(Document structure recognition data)
..............................

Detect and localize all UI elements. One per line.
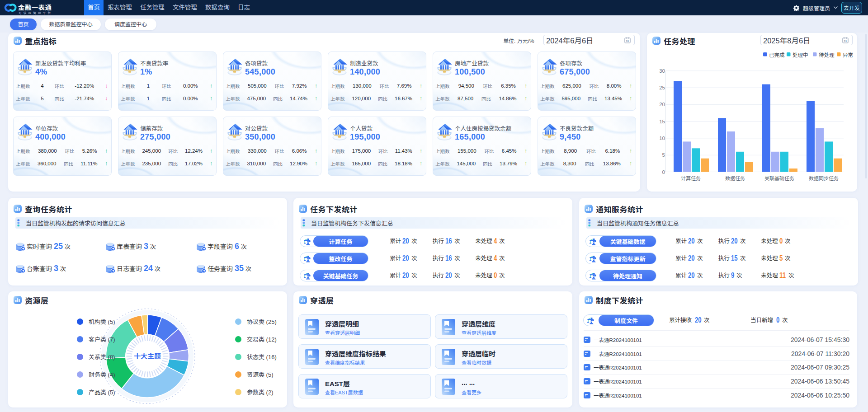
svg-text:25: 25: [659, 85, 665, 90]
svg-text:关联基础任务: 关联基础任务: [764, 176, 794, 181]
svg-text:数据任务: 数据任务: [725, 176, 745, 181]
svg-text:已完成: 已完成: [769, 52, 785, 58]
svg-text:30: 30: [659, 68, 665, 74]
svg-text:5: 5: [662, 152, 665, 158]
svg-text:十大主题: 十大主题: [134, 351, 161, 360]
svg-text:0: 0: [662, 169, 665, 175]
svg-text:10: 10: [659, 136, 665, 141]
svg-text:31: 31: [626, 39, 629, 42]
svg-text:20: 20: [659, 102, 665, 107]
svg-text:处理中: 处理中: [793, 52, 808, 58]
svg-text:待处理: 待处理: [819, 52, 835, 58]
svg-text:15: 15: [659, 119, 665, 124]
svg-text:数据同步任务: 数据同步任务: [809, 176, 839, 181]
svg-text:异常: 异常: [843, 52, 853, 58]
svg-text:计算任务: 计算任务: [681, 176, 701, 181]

..............................

Give the entries again exactly. Pictures stay out.

Detect and localize all UI elements. One per line.
svg-text:25: 25: [659, 85, 665, 90]
svg-text:关联基础任务: 关联基础任务: [764, 176, 794, 181]
svg-text:数据任务: 数据任务: [725, 176, 745, 181]
svg-text:已完成: 已完成: [769, 52, 785, 58]
svg-text:30: 30: [659, 68, 665, 74]
svg-text:5: 5: [662, 152, 665, 158]
svg-text:十大主题: 十大主题: [134, 351, 161, 360]
svg-text:0: 0: [662, 169, 665, 175]
svg-text:10: 10: [659, 136, 665, 141]
svg-text:31: 31: [626, 39, 629, 42]
svg-text:20: 20: [659, 102, 665, 107]
svg-text:处理中: 处理中: [793, 52, 808, 58]
svg-text:待处理: 待处理: [819, 52, 835, 58]
svg-text:15: 15: [659, 119, 665, 124]
svg-text:数据同步任务: 数据同步任务: [809, 176, 839, 181]
svg-text:异常: 异常: [843, 52, 853, 58]
svg-text:计算任务: 计算任务: [681, 176, 701, 181]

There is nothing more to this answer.